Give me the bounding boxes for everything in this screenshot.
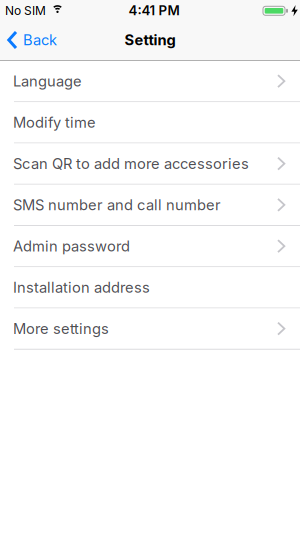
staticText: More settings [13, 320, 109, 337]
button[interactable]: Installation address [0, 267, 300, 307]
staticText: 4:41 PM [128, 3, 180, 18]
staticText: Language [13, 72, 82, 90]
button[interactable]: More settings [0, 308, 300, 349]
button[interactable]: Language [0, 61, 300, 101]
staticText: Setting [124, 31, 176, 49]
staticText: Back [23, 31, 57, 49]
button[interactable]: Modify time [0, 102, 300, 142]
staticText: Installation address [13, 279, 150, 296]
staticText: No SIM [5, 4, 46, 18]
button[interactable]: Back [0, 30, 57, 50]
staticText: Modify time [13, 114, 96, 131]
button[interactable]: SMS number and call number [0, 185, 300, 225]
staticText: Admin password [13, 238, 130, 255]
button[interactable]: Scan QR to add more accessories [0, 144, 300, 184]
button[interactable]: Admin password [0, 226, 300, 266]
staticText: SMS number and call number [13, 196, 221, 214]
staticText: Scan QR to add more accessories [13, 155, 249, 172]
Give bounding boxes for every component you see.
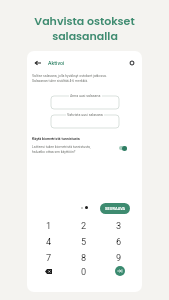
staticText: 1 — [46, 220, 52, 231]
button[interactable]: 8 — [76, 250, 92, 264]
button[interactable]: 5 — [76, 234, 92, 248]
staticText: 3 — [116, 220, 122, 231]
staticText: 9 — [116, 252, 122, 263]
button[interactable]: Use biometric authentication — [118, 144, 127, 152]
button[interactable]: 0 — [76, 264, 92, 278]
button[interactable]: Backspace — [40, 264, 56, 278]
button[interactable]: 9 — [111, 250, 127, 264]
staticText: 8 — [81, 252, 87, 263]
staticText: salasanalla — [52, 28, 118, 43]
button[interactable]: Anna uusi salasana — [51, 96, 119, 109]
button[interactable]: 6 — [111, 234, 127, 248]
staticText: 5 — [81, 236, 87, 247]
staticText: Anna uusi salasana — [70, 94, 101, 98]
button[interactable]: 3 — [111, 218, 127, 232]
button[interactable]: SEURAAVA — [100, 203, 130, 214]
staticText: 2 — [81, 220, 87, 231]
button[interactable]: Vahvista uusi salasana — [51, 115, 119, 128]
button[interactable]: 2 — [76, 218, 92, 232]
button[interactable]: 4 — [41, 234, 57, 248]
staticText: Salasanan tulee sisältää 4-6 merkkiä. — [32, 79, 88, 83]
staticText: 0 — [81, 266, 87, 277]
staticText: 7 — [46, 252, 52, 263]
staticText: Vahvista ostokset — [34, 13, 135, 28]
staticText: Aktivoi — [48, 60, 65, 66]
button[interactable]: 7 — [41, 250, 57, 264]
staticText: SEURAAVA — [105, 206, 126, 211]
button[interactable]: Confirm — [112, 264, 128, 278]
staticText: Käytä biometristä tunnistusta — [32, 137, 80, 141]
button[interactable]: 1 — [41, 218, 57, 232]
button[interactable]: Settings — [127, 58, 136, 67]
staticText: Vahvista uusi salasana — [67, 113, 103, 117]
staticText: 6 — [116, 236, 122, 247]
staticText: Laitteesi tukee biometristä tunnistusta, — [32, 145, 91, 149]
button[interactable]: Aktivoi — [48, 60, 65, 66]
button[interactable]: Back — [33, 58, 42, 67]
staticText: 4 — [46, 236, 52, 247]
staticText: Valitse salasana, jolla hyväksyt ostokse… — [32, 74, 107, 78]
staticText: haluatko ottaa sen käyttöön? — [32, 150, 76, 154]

---

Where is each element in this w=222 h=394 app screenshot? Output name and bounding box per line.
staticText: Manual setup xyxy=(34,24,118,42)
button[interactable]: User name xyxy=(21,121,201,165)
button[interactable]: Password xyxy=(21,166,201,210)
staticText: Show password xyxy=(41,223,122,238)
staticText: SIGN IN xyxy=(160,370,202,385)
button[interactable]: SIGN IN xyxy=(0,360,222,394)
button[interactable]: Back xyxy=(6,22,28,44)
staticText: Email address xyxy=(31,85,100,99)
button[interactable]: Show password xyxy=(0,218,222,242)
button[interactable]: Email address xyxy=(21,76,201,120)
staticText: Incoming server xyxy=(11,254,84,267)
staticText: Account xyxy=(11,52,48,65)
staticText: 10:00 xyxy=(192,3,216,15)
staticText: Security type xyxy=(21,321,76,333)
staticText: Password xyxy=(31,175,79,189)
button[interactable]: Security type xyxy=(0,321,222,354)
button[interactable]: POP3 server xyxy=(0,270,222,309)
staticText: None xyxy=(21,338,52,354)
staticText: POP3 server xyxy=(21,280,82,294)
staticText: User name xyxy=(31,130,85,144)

DIRECTIONS =
List every line in the records above that contains the word "User".

TASK ANSWER =
button[interactable]: User name xyxy=(21,121,201,165)
staticText: User name xyxy=(31,130,85,144)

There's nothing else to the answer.